Directions for this task →
Copy out the entries below exactly as they stand, but only from the line containing "スペースシップ2056 (587, 548)" through the line containing "スカイサイクル (579, 682)".

Source data →
++++
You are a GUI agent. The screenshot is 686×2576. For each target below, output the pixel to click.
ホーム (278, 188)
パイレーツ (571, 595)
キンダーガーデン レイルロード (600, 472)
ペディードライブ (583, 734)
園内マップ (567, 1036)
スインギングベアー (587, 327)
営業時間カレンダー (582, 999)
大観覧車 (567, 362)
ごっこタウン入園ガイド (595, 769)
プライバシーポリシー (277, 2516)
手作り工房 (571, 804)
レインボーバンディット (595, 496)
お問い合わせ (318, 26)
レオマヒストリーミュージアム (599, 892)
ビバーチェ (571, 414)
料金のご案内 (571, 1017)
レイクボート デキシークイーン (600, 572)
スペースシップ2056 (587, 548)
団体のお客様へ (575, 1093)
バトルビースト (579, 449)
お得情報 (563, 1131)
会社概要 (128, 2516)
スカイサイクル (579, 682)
++++
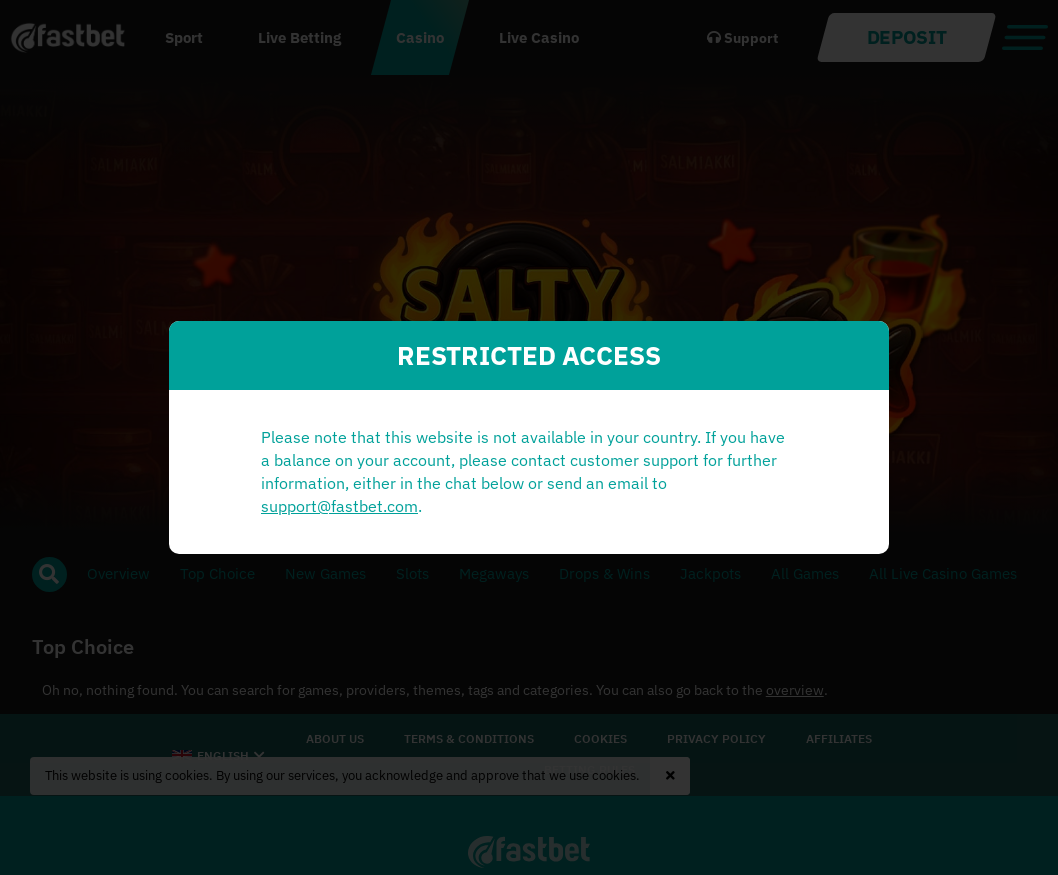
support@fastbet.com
++++
Answer →
スペースシップ2056 (587, 548)
団体のお客様へ (575, 1093)
バトルビースト (579, 449)
お得情報 (563, 1131)
会社概要 (128, 2516)
スカイサイクル (579, 682)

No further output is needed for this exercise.